[Exercise input Boundary: Start]

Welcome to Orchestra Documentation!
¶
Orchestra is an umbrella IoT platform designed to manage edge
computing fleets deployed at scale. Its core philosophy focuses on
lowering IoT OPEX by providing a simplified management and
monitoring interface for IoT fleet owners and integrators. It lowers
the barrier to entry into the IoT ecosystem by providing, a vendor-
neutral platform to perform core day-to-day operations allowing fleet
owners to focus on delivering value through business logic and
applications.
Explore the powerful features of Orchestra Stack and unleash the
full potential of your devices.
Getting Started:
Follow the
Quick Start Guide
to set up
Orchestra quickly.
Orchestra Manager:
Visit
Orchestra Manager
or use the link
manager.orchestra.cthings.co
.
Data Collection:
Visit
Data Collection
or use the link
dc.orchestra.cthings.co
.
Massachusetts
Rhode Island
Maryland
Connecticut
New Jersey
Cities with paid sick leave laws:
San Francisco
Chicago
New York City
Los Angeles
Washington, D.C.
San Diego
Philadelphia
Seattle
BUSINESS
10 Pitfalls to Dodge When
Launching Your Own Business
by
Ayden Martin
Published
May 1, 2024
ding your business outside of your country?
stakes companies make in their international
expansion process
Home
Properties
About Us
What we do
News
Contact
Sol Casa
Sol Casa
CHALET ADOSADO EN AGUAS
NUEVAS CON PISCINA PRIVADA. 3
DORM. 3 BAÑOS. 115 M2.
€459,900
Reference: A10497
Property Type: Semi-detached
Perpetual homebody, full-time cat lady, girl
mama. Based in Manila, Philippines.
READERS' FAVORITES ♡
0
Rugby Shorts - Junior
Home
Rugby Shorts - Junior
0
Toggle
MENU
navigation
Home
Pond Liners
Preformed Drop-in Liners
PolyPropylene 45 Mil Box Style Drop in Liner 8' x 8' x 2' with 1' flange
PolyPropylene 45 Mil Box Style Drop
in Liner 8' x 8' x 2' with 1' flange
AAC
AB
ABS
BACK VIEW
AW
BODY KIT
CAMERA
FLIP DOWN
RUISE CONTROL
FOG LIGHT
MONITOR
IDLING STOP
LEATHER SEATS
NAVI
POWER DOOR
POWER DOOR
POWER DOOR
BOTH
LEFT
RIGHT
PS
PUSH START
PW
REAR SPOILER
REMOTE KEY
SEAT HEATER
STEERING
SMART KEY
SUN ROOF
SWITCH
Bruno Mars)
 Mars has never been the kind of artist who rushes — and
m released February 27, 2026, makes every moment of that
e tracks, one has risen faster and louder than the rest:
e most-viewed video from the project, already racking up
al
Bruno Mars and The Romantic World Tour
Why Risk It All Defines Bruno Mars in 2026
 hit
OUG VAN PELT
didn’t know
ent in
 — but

[Exercise input Boundary: End]
[Exercise input Boundary: Start]

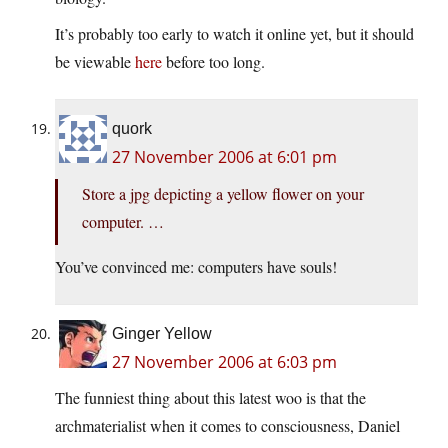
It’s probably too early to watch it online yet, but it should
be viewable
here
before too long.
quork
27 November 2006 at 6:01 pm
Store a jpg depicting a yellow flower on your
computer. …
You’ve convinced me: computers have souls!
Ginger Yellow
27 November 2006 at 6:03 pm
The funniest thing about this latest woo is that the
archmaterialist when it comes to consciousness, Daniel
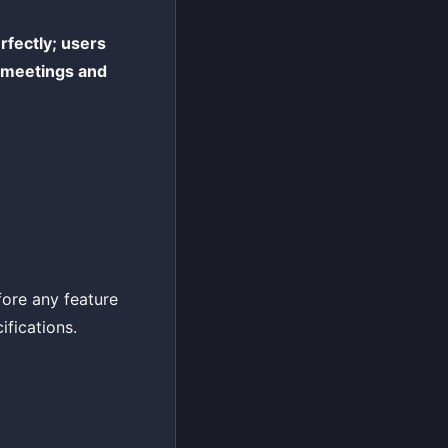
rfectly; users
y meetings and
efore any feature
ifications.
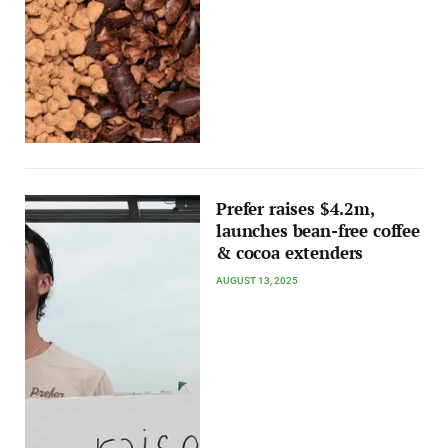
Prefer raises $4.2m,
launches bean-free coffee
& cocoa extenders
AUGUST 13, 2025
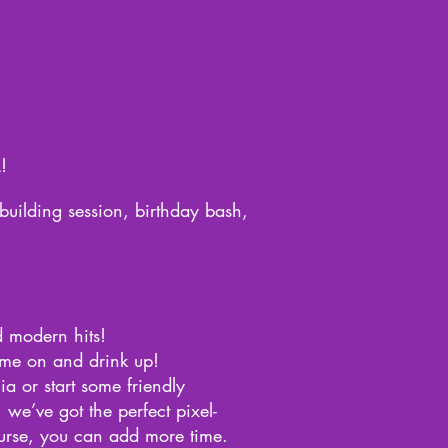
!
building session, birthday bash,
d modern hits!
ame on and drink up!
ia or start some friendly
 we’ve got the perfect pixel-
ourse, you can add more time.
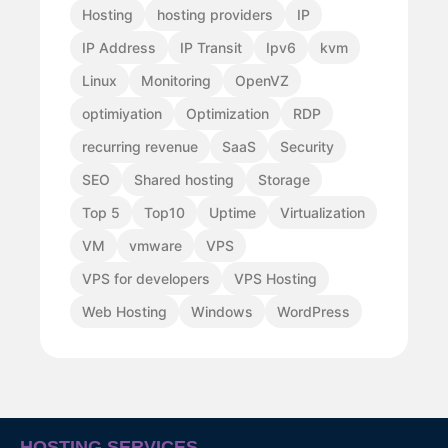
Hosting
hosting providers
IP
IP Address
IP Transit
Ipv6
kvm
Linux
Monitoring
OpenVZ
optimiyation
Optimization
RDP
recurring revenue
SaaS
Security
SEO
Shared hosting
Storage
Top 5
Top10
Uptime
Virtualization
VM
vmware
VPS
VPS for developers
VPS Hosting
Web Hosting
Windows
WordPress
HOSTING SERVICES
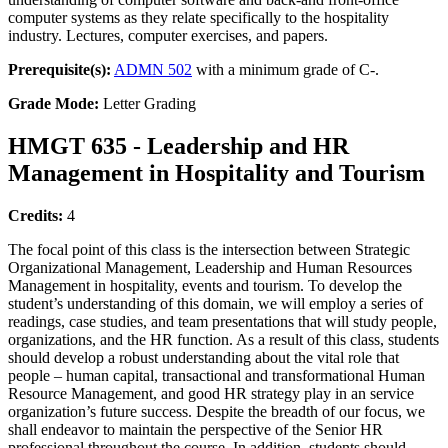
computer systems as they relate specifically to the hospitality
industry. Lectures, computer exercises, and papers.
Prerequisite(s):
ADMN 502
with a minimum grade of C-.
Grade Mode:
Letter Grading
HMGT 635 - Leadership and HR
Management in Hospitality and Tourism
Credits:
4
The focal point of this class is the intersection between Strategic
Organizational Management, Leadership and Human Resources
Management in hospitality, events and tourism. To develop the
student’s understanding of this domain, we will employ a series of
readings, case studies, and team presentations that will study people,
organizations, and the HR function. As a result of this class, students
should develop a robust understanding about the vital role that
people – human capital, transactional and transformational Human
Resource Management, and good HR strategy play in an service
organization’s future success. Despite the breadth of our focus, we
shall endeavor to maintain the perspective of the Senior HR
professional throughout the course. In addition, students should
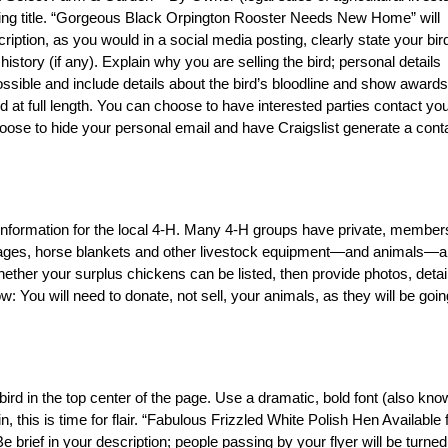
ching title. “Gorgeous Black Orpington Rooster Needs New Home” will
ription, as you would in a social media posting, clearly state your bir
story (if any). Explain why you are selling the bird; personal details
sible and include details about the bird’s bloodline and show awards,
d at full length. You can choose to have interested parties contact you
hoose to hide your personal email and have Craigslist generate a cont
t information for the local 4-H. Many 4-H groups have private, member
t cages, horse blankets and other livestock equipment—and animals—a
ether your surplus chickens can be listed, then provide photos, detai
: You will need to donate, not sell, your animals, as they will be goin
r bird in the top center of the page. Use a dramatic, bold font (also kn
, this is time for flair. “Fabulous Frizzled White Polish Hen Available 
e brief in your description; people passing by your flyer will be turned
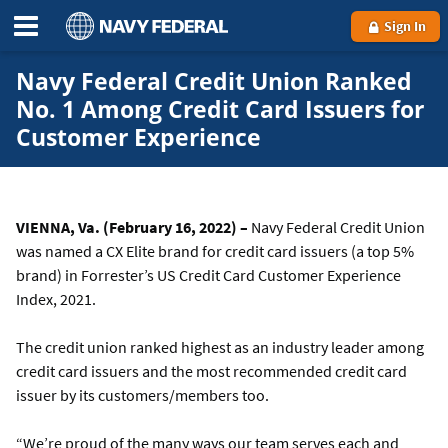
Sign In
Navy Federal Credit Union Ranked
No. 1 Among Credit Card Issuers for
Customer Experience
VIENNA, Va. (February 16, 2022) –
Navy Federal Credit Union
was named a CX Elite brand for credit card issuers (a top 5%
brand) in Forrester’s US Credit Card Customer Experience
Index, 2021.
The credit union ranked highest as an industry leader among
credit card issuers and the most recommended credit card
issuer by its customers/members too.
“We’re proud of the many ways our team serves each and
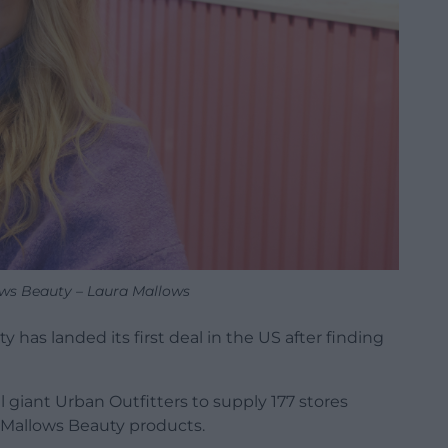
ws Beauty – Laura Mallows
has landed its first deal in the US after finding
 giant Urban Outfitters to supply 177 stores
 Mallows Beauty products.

[Exercise input Boundary: End]

An exact copy of the lines above, from the one containing "Welcome to Orchestra Documentation!" down to the one containing "Philadelphia" and including both, is the whole answer; retype it and nothing else.

Task solution:
Welcome to Orchestra Documentation!
¶
Orchestra is an umbrella IoT platform designed to manage edge
computing fleets deployed at scale. Its core philosophy focuses on
lowering IoT OPEX by providing a simplified management and
monitoring interface for IoT fleet owners and integrators. It lowers
the barrier to entry into the IoT ecosystem by providing, a vendor-
neutral platform to perform core day-to-day operations allowing fleet
owners to focus on delivering value through business logic and
applications.
Explore the powerful features of Orchestra Stack and unleash the
full potential of your devices.
Getting Started:
Follow the
Quick Start Guide
to set up
Orchestra quickly.
Orchestra Manager:
Visit
Orchestra Manager
or use the link
manager.orchestra.cthings.co
.
Data Collection:
Visit
Data Collection
or use the link
dc.orchestra.cthings.co
.
Massachusetts
Rhode Island
Maryland
Connecticut
New Jersey
Cities with paid sick leave laws:
San Francisco
Chicago
New York City
Los Angeles
Washington, D.C.
San Diego
Philadelphia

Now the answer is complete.